=== Data for review ===

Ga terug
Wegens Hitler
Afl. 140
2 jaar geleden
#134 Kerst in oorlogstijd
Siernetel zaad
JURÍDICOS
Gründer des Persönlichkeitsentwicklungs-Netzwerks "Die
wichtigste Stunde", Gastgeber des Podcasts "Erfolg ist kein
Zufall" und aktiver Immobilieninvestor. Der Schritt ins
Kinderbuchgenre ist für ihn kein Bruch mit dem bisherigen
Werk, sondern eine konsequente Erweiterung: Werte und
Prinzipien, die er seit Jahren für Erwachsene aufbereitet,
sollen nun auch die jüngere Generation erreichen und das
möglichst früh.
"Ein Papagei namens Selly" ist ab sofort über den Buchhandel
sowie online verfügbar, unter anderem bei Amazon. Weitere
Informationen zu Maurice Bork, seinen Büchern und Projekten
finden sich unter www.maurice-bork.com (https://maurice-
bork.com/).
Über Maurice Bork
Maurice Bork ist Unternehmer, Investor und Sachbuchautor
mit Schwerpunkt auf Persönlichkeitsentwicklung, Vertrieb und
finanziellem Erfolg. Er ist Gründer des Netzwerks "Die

===
=== Data for review ===

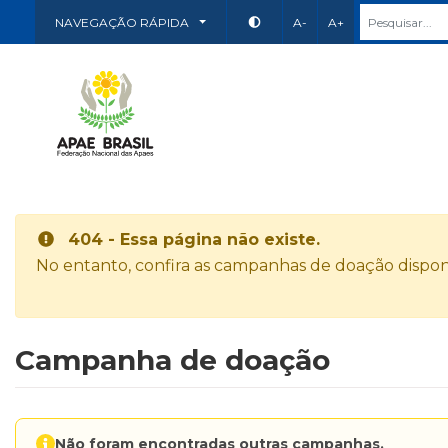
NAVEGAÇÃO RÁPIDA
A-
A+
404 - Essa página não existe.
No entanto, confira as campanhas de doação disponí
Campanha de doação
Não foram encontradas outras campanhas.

===
=== Data for review ===

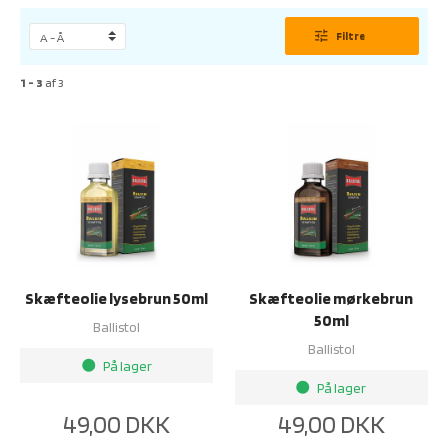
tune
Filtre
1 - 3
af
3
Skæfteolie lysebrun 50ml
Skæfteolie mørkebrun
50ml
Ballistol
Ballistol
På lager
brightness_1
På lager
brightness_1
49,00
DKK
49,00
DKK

===

Problem details => From the data above, pick out each line containing "Erfolg" and copy it.

Response to this task =>
wichtigste Stunde", Gastgeber des Podcasts "Erfolg ist kein
finanziellem Erfolg. Er ist Gründer des Netzwerks "Die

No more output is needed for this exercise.